Know when to call for help
You don’t have to be an expert to spot danger. If any of these happen, stop and call:
- The dose looks too small or too big for your child’s size
- The label doesn’t list the weight in kg
- The concentration isn’t clearly printed
- You’re asked to give a dose in mL without knowing the mg
- The pharmacy gives you a new bottle without explaining the change
Call your pediatrician, your pharmacist, or the national poison control line. In New Zealand, it’s 0800 POISON (0800 764 766). They’re used to these calls. They’d rather you call five times than miss one mistake.
Technology can help - but don’t rely on it alone
Hospitals now use AI tools like DoseSpot and smart EHR systems that check doses against 15,000+ guidelines. These systems are 99% accurate. But they’re not in your home. Your phone doesn’t have them. Your pharmacy’s printer might not show the full calculation.
That’s why your eyes and your questions matter more than any app. You can download dosing apps like Medscape or Epocrates, but they require you to enter the weight and concentration manually. If you enter the wrong number, the app gives you the wrong answer.
Use tech as a backup - not your only safety net. Your brain, your checklist, your questions - those are your real tools.

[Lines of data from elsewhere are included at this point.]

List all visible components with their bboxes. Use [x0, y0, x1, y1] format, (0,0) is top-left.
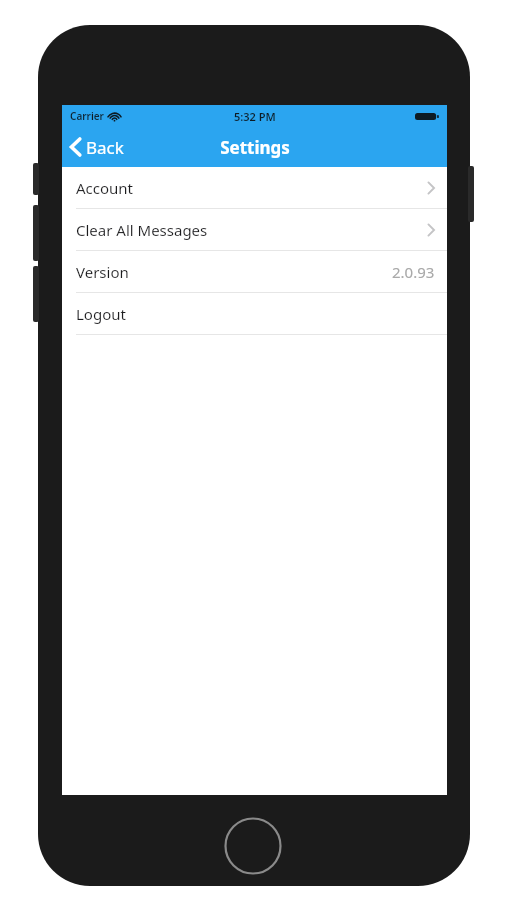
staticText: 2.0.93: [392, 262, 435, 282]
staticText: Logout: [76, 304, 126, 324]
button[interactable]: Clear All Messages: [62, 209, 447, 250]
staticText: Carrier: [70, 109, 104, 123]
button[interactable]: Version: [62, 251, 447, 292]
button[interactable]: Logout: [62, 293, 447, 334]
staticText: Back: [86, 136, 124, 159]
staticText: Clear All Messages: [76, 220, 208, 240]
staticText: 5:32 PM: [234, 109, 276, 124]
staticText: Settings: [220, 136, 290, 159]
staticText: Version: [76, 262, 129, 282]
button[interactable]: Account: [62, 167, 447, 208]
button[interactable]: Back: [62, 127, 134, 167]
staticText: Account: [76, 178, 134, 198]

Parents who saved their kids
A mother in Wellington noticed her 18-month-old’s acetaminophen label said “160 mg/5 mL.” But the bottle she had at home said “80 mg/0.8 mL.” She thought they were the same. She didn’t realize the second one was more concentrated. If she’d given the same volume, it would have been a 3x overdose. She called the pharmacist. They showed her the difference. She kept the right bottle.
A dad in Christchurch saw his 4-year-old’s amoxicillin dose was written as “10 mL.” He calculated the mg: 80 mg/mL × 10 mL = 800 mg. His child weighed 16 kg. 800 ÷ 16 = 50 mg/kg/day - way over the 40-90 mg/kg/day limit. He called the clinic. The doctor had meant 10 mL of 40 mg/mL, not 80 mg/mL. A simple typo. Saved by a dad who did the math.
These aren’t rare stories. They’re common. And they’re preventable.
You don’t need to be a doctor. You just need to know what to look for - and the courage to ask.